Há algum tempo já tratei do mesmo assunto ao qual retorno, por julgar pertinente, em razão da mediocridade em que mergulhou, creio que não só a nossa sociedade, porém toda a espécie humana. Pior é que a decadência está em processo, talvez ainda longe do ponto de retorno, a partir do qual nova ascensão se iniciará. Se a tecnologia permite avanços nos modos de fazer, produzir, economizar tempo, reduzir espaço e outros que tais do dia-a-dia humano, o outro lado de sua influência deixa o indivíduo letárgico ou incapaz de ser ele próprio, na condução dos acontecimentos, preferindo deixar tudo por conta do novo e em moda, em detrimento do mais aprazível, proporcionado por conhecimentos acumulados ao longo do tempo.
Antes da invenção do fonógrafo, o indivíduo criava e executava sua música quando dela necessitava – e ele sempre necessita – se não havia outro que a fizesse, ao gosto e no momento requerido. Como sempre se de disse, a necessidade faz o sapo pular. Na falta de recursos a prover a música, situação em que grande maioria se obrigava ao seu aprendizado, para a produção ou para a execução, poucos não foram compositores, dos quais uma ínfima percentagem atingiu o grau da suprema maestria que os celebrizou ao longo dos séculos. Na maioria dos casos, para ter música obrigava-se a ser músico, ainda que limitado à execução de um instrumento, razão pela qual novos instrumentos surgiam, à medida que novas composições os exigiam. Peças inspiradoras, mais sensibilidade auditiva, ampliavam as possibilidades de evolução da arte musical, num mundo em que, além da sua escrita representativa, o som somente era gravado pela memória humana! Uma execução musical só podia ser ouvida uma única vez, podendo a mesma música não ser ouvida da mesma forma em apresentações posteriores. A eletrônica deu uma reviravolta na situação, possibilitando a gravação de sons para a posteridade, o que passou a permitir aos ausentes, a audição da primeira audição do som por meio de gravação. Daí em diante, a música executada passou a ser guardada, assim como se guardavam escritos, mas isso fez reduzir o interesse pelo estudo da música.
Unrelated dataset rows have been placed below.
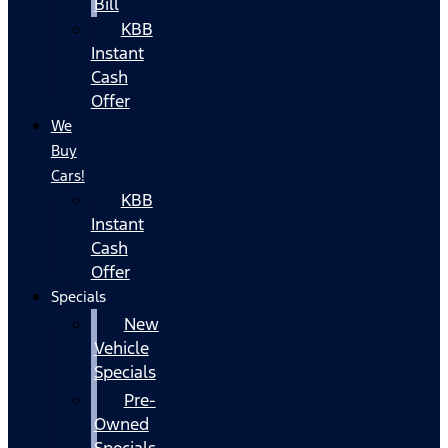
Bill
KBB
Instant
Cash
Offer
We
Buy
Cars!
KBB
Instant
Cash
Offer
Specials
New
Vehicle
Specials
Pre-
Owned
Specials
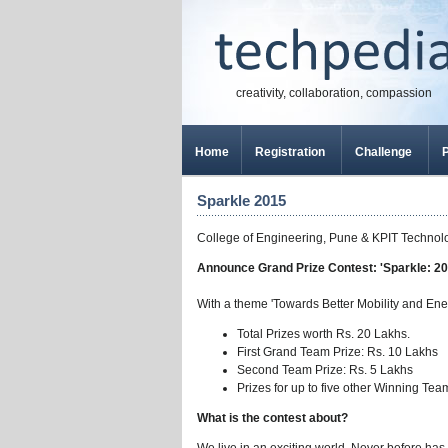
creativity, collaboration, compassion
Home
Registration
Challenge
P
Sparkle 2015
College of Engineering, Pune & KPIT Technolo
Announce Grand Prize Contest: 'Sparkle: 20
With a theme 'Towards Better Mobility and Ene
Total Prizes worth Rs. 20 Lakhs.
First Grand Team Prize: Rs. 10 Lakhs
Second Team Prize: Rs. 5 Lakhs
Prizes for up to five other Winning Tea
What is the contest about?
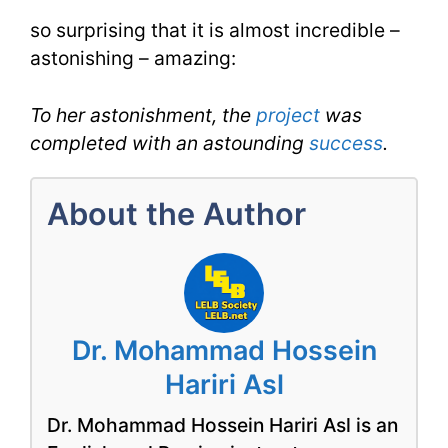
for
so surprising that it is almost incredible –
astonishing – amazing:
Astounding
for
To her astonishment, the
project
was
IELTS
completed with an astounding
success
.
About the Author
Dr. Mohammad Hossein
Hariri Asl
Dr. Mohammad Hossein Hariri Asl is an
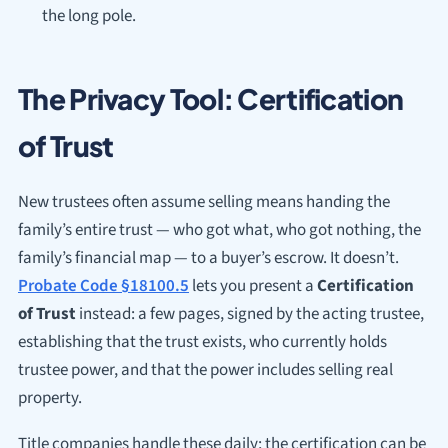
the long pole.
The Privacy Tool: Certification
of Trust
New trustees often assume selling means handing the
family’s entire trust — who got what, who got nothing, the
family’s financial map — to a buyer’s escrow. It doesn’t.
Probate Code §18100.5
lets you present a
Certification
of Trust
instead: a few pages, signed by the acting trustee,
establishing that the trust exists, who currently holds
trustee power, and that the power includes selling real
property.
Title companies handle these daily; the certification can be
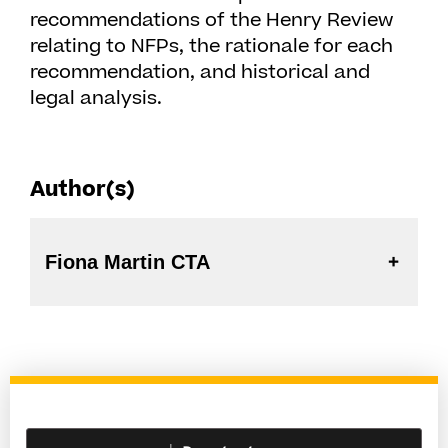
recommendations of the Henry Review
relating to NFPs, the rationale for each
recommendation, and historical and
legal analysis.
Author(s)
Fiona Martin CTA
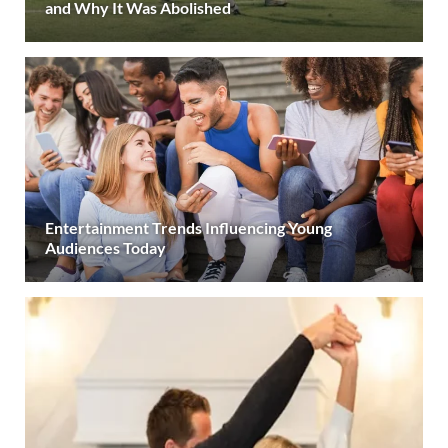
and Why It Was Abolished
Entertainment Trends Influencing Young
Audiences Today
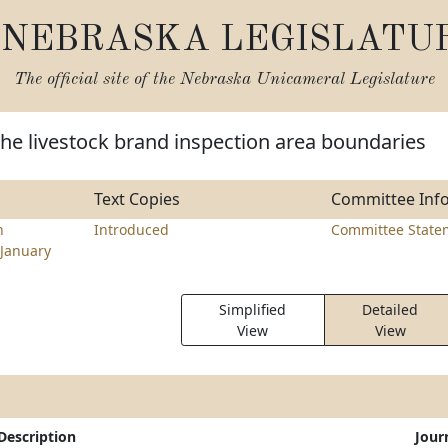
NEBRASKA LEGISLATU
The official site of the
Nebraska Unicameral Legislature
he livestock brand inspection area boundaries
Text Copies
Committee Inf
n
Introduced
Committee State
January
Simplified
Detailed
View
View
Description
Jour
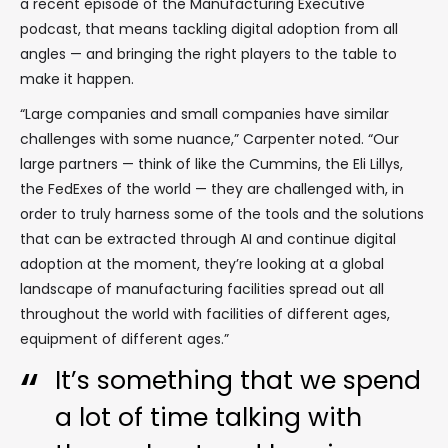
a recent episode of the Manufacturing Executive
podcast, that means tackling digital adoption from all
angles — and bringing the right players to the table to
make it happen.
“Large companies and small companies have similar
challenges with some nuance,” Carpenter noted. “Our
large partners — think of like the Cummins, the Eli Lillys,
the FedExes of the world — they are challenged with, in
order to truly harness some of the tools and the solutions
that can be extracted through AI and continue digital
adoption at the moment, they’re looking at a global
landscape of manufacturing facilities spread out all
throughout the world with facilities of different ages,
equipment of different ages.”
It’s something that we spend
a lot of time talking with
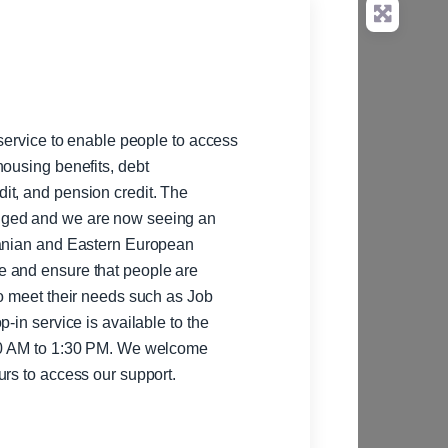
 service to enable people to access
housing benefits, debt
 and pension credit. The
nged and we are now seeing an
ranian and Eastern European
e and ensure that people are
to meet their needs such as Job
:30 AM to 1:30 PM. We welcome
urs to access our support.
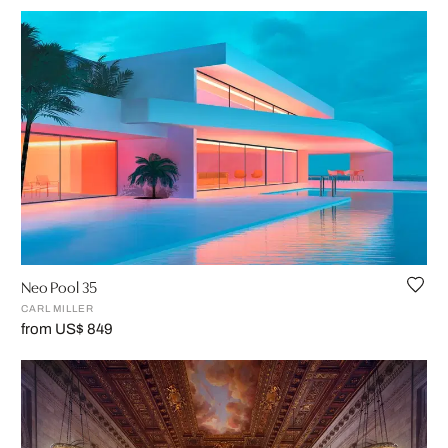
Neo Pool 35
CARL MILLER
from US$ 849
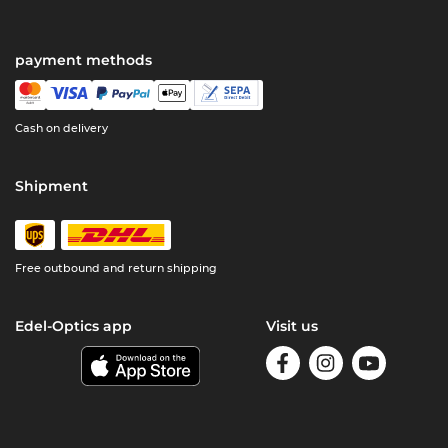
payment methods
Cash on delivery
Shipment
Free outbound and return shipping
Edel-Optics app
Visit us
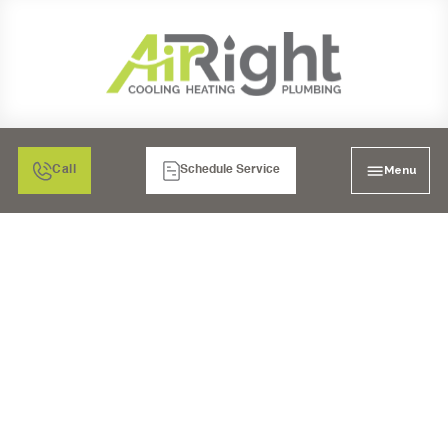
Menu
Call
Schedule Service
COUNTERTOP
REVERSE OSMOSIS
SYSTEM IN MORENO
VALLEY, CA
A verdade é que o grande salto promovido pela tecnologia que, primeiro, trouxe o fonógrafo, principiou o fim da era da sensibilidade, dos ouvidos afinados com os sons mais suaves, do equilíbrio entre ritmos e sons derivados da arte e os mesmos derivados da natureza.
Vive-se, no momento, o auge da mediocridade musical, reforçada por artifícios a tentar encobrir sua fraqueza, mas que a massacram ainda mais, enquanto agridem ouvidos renitentes à vulgaridade sonora. Já a entrar no período momesco, este é um bom período para comparar o que se produz hoje e o que se produziu no passado. Ao contrário do passado, quando a música carnavalesca era mais diversificada, envolvendo grande número de compositores e de cantores, hoje ela se concentra nos ditos sambas enredo para as escolas a desfilar na Sapucaí-Rio. Quem tiver condições que ouça as composições atuais e as de anos anteriores, retroagindo até uns dez anos. Que as compare, em seguida. As mesmas frases musicais são repetidas em quase todas elas. A arte dá lugar ao artificialismo!
Da rua e do samba, entremos na igreja e ouçamos seus cânticos e hinos. A exemplo da música popular mais comercial, a música dita religiosa é também “horizontal”, uma sucessão de notas próximas umas das outras, repetidas numa monotonia enervante; não mais melodias inspiradoras a conduzir o fiel à introspecção, à meditação, ao enlevo espiritual, um oásis em meio ao tumulto diário da vida humana moderna. Sua amplificação, na igreja, sem os cuidados requeridos, torna-a mais desagradável, até irritante. Contudo, o pior é que as igrejas antigas, do período colonial, dispensam qualquer amplificação.
O formato dos templos católicos daquela época, a disposição dos seus altares e todo aquele trabalho esculpido não são apenas religiosidade, como também não somente a arte barroca e a rococó. Como não havia recursos eletrônicos de amplificação e distribuição do som, toda a arquitetura religiosa era voltada para que tudo fosse ouvido de forma mais igual possível, em todo seu interior, dispensando-se, pois, toda a parafernália eletrônica, então inexistente e que agora, como já se disse, longe de ajudar, atrapalha. O pregador tinha o púlpito no lugar mais adequado, para ser ouvido por todos e a música era executada no coro, de onde se espalhava de forma igual. Não se conhecia a moderna engenharia do som ou áudio, mas os construtores de então dominavam técnicas que possibilitavam propagação e distribuição sonora, de acordo com as necessidades, no interior das construções. O que se pratica atualmente, em termos de música, nas igrejas é um retrocesso! Falta nas ladainhas uma rogação em sentido reverso: maldita ignorância, afastai-vos de nós!